Available data Start Marker

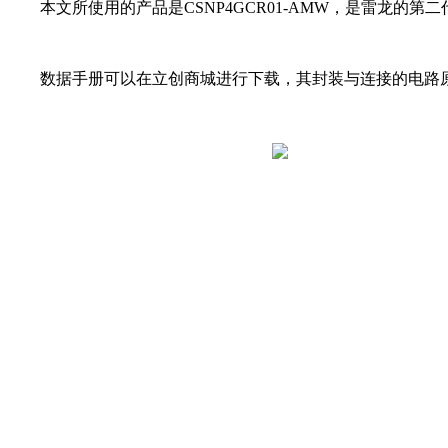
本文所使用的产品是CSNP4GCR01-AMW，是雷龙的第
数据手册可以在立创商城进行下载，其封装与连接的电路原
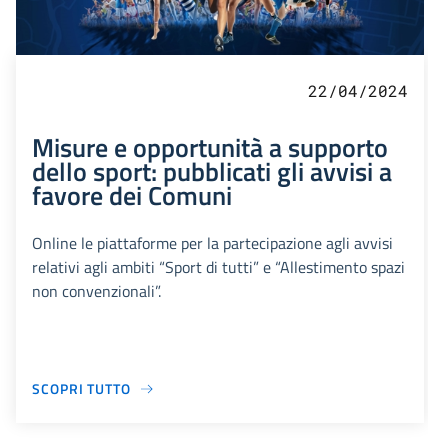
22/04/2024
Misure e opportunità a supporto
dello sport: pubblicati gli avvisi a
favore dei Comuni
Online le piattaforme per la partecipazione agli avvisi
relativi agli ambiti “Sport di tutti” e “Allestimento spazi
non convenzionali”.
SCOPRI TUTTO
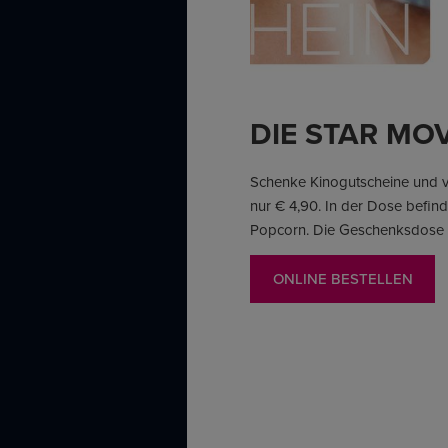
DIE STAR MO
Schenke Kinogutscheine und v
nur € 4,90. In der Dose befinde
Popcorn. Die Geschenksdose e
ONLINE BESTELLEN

Available data End Marker
Available data Start Marker

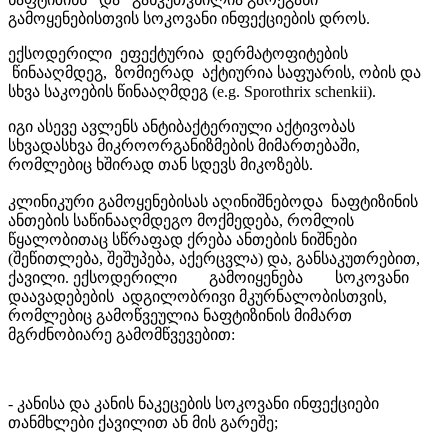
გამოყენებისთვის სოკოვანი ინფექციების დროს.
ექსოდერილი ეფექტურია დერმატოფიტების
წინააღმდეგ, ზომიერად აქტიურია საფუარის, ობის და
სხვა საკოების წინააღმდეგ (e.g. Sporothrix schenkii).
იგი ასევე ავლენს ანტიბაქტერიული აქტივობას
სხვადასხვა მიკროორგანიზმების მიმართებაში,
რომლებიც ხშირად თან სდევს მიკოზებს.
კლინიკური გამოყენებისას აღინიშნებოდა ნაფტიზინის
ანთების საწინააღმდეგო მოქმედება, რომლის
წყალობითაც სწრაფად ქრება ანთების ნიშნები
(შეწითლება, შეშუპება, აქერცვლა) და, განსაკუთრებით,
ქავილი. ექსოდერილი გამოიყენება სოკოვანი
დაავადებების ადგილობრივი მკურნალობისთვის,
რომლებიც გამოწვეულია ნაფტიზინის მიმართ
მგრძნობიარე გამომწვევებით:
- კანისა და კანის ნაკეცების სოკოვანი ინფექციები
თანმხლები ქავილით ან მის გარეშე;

Available data End Marker

Prompt — Will you return exactly the lines above from the one with "Schenke Kinogutscheine und v" down to the one with "ONLINE BESTELLEN", counting both as part of the range?

The answer —
Schenke Kinogutscheine und v
nur € 4,90. In der Dose befinde
Popcorn. Die Geschenksdose e
ONLINE BESTELLEN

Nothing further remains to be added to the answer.